August 6, 2008 12:38:23 PM PDT
It's a chatty British page-turner that describes a lot of "slotting along a dual carriageway."

Do you need an interpreter?

John Geddes' actual style is a lot more reader-friendly than that, though he seems to think any American ought to understand that "slotting" is British military slang for killing. "Dual carriageway" just means any two-way road or street. That could be an understated British way to describe the desolate 330-mile stretch between Baghdad and Iraq's border with Jordan. Geddes calls it the "Highway to Hell."

His writing involves copious use of what most American publications call expletives - an uncensored version of the speech habits in American as well as British armed forces. Geddes spells out all the words.

A veteran of an elite British military unit, he proudly calls himself a "private military contractor" or PMC. At 53, he's an executive in London of Ronin Concepts Ltd., licensed by a Security Industry Authority under British law. He says there are 100,000 PMCs in Iraq, many of them hired by the U.S. and British governments to protect VIPs instead of using regular military for the job. They are sometimes paid 10 times as much as American soldiers would be.

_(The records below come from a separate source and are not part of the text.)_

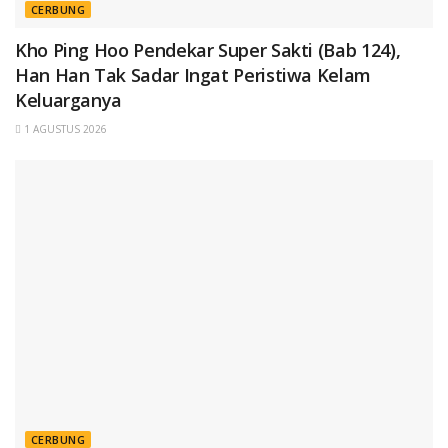
CERBUNG
Kho Ping Hoo Pendekar Super Sakti (Bab 124),
Han Han Tak Sadar Ingat Peristiwa Kelam
Keluarganya
1 AGUSTUS 2026
CERBUNG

Another British security firm, with the more thought-provoking name Executive Outcomes, is involved in a long trial over an alleged plot against a West African government. That's the one with which Sir Mark Thatcher, son of the former British prime minister, was associated. Blackwater is the best known American contractor.

Much of the killing recounted in the book is done with AK-47s, the Russian Kalashnikov rifle favored by insurgents around the world, and by Geddes, too. He describes it as high-powered enough not only to kill a man, but to blow a hole in him big enough to reveal the comrade behind him.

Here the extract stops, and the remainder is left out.